Records shown:

########################################

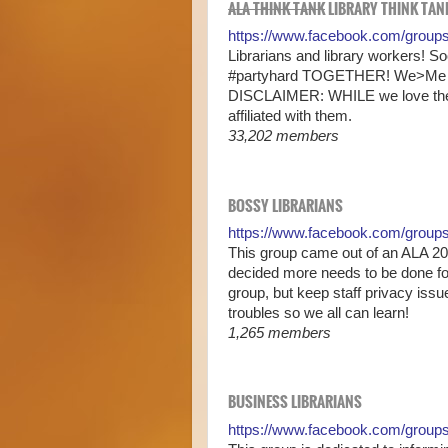
ALA THINK TANK
LIBRARY THINK TANK
https://www.facebook.com/group
Librarians and library workers! 
#partyhard TOGETHER! We>Me
DISCLAIMER: WHILE we love the 
affiliated with them.
33,202 members
BOSSY LIBRARIANS
https://www.facebook.com/grou
This group came out of an ALA 20
decided more needs to be done fo
group, but keep staff privacy is
troubles so we all can learn!
1,265 members
BUSINESS LIBRARIANS
https://www.facebook.com/groups/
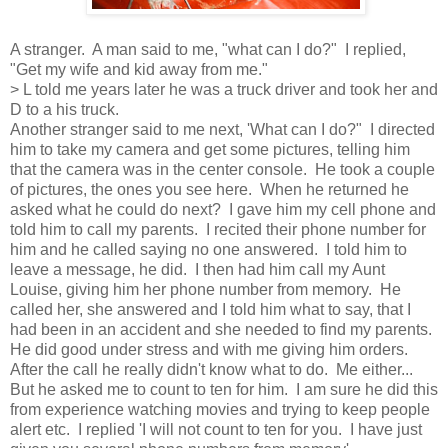
A stranger. A man said to me, "what can I do?" I replied,
"Get my wife and kid away from me."
> L told me years later he was a truck driver and took her and
D to a his truck.
Another stranger said to me next, 'What can I do?" I directed
him to take my camera and get some pictures, telling him
that the camera was in the center console. He took a couple
of pictures, the ones you see here. When he returned he
asked what he could do next? I gave him my cell phone and
told him to call my parents. I recited their phone number for
him and he called saying no one answered. I told him to
leave a message, he did. I then had him call my Aunt
Louise, giving him her phone number from memory. He
called her, she answered and I told him what to say, that I
had been in an accident and she needed to find my parents.
He did good under stress and with me giving him orders.
After the call he really didn't know what to do. Me either...
But he asked me to count to ten for him. I am sure he did this
from experience watching movies and trying to keep people
alert etc. I replied 'I will not count to ten for you. I have just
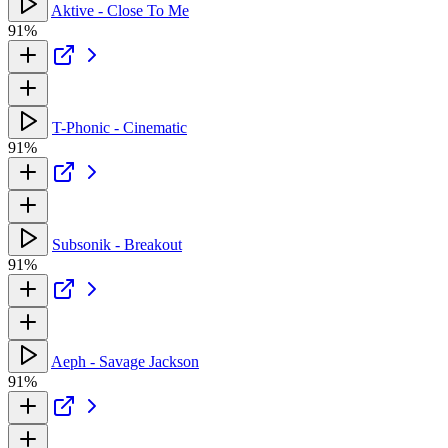
Aktive - Close To Me
91%
T-Phonic - Cinematic
91%
Subsonik - Breakout
91%
Aeph - Savage Jackson
91%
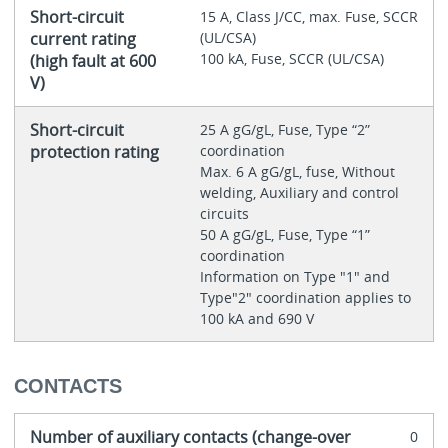
Short-circuit
15 A, Class J/CC, max. Fuse, SCCR
current rating
(UL/CSA)
100 kA, Fuse, SCCR (UL/CSA)
(high fault at 600
V)
Short-circuit
25 A gG/gL, Fuse, Type “2”
protection rating
coordination
Max. 6 A gG/gL, fuse, Without
welding, Auxiliary and control
circuits
50 A gG/gL, Fuse, Type “1”
coordination
Information on Type "1" and
Type"2" coordination applies to
100 kA and 690 V
CONTACTS
Number of auxiliary contacts (change-over
0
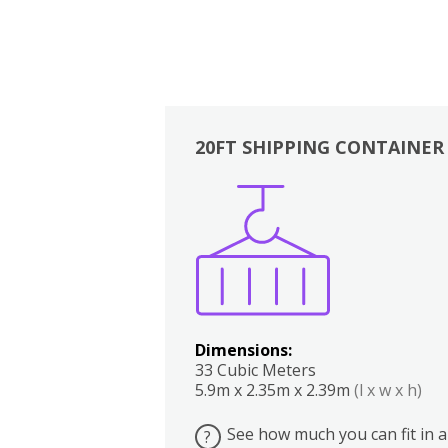
20FT SHIPPING CONTAINER
Boxes
Kitchen
Bedrooms
Lounge
Dimensions:
33 Cubic Meters
5.9m x 2.35m x 2.39m
(l x w x h)
See how much you can fit in a
?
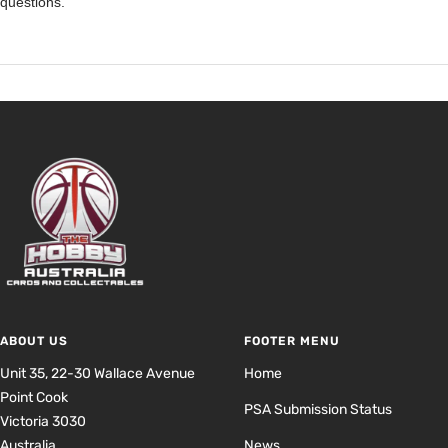
questions.
ABOUT US
FOOTER MENU
Unit 35, 22-30 Wallace Avenue
Home
Point Cook
PSA Submission Status
Victoria 3030
Australia
News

########################################

What to do: Filter the entries by the string "stranger" and copy each matching line.

Solution for this exercise:
A stranger. A man said to me, "what can I do?" I replied,
Another stranger said to me next, 'What can I do?" I directed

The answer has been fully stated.